• **INSTRUCTIONS FOR THE TASK**
Restate word for word the lines of the material below, from the line with "est en plein essor. Les transactions sont en" to the line with "simplement répondre à vos", both lines included, and no others.

Content starts

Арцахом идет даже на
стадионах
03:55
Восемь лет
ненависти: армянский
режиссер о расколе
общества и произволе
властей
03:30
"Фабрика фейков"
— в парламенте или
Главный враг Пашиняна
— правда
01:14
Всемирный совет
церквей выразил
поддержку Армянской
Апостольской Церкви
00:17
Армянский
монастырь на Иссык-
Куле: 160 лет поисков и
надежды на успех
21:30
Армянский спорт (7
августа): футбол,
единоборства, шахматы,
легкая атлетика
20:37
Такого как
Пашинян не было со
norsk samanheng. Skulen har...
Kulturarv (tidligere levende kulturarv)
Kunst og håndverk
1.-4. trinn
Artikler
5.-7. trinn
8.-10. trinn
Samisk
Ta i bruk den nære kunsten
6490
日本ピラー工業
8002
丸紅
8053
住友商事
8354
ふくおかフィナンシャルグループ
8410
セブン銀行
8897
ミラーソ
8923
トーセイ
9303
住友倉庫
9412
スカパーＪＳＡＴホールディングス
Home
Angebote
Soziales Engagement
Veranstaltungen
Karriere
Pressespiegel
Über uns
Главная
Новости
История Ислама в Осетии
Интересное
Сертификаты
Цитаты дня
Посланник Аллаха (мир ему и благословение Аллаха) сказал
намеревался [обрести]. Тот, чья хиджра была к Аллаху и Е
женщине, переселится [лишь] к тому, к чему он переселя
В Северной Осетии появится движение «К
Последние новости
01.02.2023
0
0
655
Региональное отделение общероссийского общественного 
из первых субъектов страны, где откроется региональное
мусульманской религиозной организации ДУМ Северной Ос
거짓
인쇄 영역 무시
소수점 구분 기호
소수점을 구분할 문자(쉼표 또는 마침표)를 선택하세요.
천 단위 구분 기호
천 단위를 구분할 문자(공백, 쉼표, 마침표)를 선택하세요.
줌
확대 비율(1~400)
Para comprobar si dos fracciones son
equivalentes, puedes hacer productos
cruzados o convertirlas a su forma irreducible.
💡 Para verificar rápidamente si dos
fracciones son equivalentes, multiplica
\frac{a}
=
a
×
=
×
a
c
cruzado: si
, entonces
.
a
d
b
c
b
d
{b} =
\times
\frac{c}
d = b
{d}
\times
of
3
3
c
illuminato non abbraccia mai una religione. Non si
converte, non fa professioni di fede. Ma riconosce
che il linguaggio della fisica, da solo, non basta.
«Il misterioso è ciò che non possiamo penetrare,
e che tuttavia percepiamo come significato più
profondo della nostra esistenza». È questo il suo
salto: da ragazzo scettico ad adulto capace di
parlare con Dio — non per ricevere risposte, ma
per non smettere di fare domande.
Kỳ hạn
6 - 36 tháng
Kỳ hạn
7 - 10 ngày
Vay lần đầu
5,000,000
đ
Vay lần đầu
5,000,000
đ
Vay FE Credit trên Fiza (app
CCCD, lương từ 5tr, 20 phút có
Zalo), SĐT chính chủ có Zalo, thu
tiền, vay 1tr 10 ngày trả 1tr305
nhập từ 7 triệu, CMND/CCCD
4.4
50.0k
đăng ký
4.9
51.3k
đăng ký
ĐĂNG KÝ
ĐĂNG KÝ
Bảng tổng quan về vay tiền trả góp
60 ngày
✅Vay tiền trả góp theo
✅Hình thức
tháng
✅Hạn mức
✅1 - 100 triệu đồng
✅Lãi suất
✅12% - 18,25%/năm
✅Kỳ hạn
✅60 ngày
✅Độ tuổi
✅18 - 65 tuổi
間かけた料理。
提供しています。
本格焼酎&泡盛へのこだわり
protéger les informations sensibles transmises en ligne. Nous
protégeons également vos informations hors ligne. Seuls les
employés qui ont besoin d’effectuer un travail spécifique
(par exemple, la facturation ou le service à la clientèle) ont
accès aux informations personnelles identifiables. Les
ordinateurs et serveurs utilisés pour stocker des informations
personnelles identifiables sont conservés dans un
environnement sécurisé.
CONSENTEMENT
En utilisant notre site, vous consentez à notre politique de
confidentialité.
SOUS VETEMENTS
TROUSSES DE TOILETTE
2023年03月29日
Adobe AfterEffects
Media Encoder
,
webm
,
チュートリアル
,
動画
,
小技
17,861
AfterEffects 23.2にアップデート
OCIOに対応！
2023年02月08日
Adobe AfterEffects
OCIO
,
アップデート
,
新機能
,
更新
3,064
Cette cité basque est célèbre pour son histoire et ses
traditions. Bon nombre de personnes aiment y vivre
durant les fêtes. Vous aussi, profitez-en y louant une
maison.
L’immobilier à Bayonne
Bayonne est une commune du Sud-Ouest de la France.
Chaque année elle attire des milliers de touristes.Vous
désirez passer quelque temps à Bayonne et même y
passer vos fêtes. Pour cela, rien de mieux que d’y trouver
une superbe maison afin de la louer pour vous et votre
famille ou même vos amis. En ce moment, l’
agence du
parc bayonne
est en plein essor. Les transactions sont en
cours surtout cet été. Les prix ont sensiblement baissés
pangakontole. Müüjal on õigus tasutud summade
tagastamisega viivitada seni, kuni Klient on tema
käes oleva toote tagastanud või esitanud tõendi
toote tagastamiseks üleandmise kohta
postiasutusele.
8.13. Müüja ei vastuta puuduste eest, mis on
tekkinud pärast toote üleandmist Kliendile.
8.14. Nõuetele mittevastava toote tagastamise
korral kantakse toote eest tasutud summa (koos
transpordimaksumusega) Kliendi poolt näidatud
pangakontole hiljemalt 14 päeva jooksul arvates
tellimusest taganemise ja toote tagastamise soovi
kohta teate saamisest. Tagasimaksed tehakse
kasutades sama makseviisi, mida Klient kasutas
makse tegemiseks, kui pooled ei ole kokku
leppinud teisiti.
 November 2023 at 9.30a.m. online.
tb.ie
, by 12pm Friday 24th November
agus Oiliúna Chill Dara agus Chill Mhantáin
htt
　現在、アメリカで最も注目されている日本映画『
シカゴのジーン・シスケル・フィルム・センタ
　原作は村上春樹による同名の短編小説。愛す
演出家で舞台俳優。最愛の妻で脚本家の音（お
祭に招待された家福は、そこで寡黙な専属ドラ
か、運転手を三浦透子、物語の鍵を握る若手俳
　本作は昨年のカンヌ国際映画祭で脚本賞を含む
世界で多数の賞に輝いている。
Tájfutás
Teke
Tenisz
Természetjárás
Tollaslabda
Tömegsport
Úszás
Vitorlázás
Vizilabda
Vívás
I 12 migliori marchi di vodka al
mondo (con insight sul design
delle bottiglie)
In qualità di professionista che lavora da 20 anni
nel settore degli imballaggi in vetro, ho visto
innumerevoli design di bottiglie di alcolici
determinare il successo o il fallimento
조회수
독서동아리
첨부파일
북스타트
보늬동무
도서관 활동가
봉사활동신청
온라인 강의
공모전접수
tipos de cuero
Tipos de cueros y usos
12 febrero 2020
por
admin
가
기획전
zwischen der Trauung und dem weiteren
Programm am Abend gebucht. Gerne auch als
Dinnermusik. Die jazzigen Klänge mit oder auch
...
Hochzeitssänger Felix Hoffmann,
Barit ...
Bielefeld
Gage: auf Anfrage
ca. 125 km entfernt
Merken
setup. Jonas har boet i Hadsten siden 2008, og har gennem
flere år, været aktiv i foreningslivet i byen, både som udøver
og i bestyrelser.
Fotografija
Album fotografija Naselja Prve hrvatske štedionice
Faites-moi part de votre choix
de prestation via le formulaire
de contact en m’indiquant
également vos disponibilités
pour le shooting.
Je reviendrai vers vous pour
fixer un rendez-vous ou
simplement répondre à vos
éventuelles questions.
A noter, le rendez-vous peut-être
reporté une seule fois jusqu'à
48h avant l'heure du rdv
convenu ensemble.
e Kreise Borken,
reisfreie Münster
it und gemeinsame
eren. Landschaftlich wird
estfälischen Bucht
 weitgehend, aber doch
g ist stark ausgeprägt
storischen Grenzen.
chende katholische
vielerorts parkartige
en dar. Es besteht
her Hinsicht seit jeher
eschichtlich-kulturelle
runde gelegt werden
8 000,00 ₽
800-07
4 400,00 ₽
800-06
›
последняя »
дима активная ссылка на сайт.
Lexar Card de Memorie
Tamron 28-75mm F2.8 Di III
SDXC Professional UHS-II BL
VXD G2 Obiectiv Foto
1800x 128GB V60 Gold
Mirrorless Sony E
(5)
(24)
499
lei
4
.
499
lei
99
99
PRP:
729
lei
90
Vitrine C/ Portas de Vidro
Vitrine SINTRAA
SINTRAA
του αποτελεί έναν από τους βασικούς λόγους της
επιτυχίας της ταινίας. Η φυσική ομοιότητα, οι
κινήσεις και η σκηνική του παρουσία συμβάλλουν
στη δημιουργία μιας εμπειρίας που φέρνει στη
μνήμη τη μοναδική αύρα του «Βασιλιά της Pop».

Content ends

• **SOLUTION**
est en plein essor. Les transactions sont en
cours surtout cet été. Les prix ont sensiblement baissés
pangakontole. Müüjal on õigus tasutud summade
tagastamisega viivitada seni, kuni Klient on tema
käes oleva toote tagastanud või esitanud tõendi
toote tagastamiseks üleandmise kohta
postiasutusele.
8.13. Müüja ei vastuta puuduste eest, mis on
tekkinud pärast toote üleandmist Kliendile.
8.14. Nõuetele mittevastava toote tagastamise
korral kantakse toote eest tasutud summa (koos
transpordimaksumusega) Kliendi poolt näidatud
pangakontole hiljemalt 14 päeva jooksul arvates
tellimusest taganemise ja toote tagastamise soovi
kohta teate saamisest. Tagasimaksed tehakse
kasutades sama makseviisi, mida Klient kasutas
makse tegemiseks, kui pooled ei ole kokku
leppinud teisiti.
 November 2023 at 9.30a.m. online.
tb.ie
, by 12pm Friday 24th November
agus Oiliúna Chill Dara agus Chill Mhantáin
htt
　現在、アメリカで最も注目されている日本映画『
シカゴのジーン・シスケル・フィルム・センタ
　原作は村上春樹による同名の短編小説。愛す
演出家で舞台俳優。最愛の妻で脚本家の音（お
祭に招待された家福は、そこで寡黙な専属ドラ
か、運転手を三浦透子、物語の鍵を握る若手俳
　本作は昨年のカンヌ国際映画祭で脚本賞を含む
世界で多数の賞に輝いている。
Tájfutás
Teke
Tenisz
Természetjárás
Tollaslabda
Tömegsport
Úszás
Vitorlázás
Vizilabda
Vívás
I 12 migliori marchi di vodka al
mondo (con insight sul design
delle bottiglie)
In qualità di professionista che lavora da 20 anni
nel settore degli imballaggi in vetro, ho visto
innumerevoli design di bottiglie di alcolici
determinare il successo o il fallimento
조회수
독서동아리
첨부파일
북스타트
보늬동무
도서관 활동가
봉사활동신청
온라인 강의
공모전접수
tipos de cuero
Tipos de cueros y usos
12 febrero 2020
por
admin
가
기획전
zwischen der Trauung und dem weiteren
Programm am Abend gebucht. Gerne auch als
Dinnermusik. Die jazzigen Klänge mit oder auch
...
Hochzeitssänger Felix Hoffmann,
Barit ...
Bielefeld
Gage: auf Anfrage
ca. 125 km entfernt
Merken
setup. Jonas har boet i Hadsten siden 2008, og har gennem
flere år, været aktiv i foreningslivet i byen, både som udøver
og i bestyrelser.
Fotografija
Album fotografija Naselja Prve hrvatske štedionice
Faites-moi part de votre choix
de prestation via le formulaire
de contact en m’indiquant
également vos disponibilités
pour le shooting.
Je reviendrai vers vous pour
fixer un rendez-vous ou
simplement répondre à vos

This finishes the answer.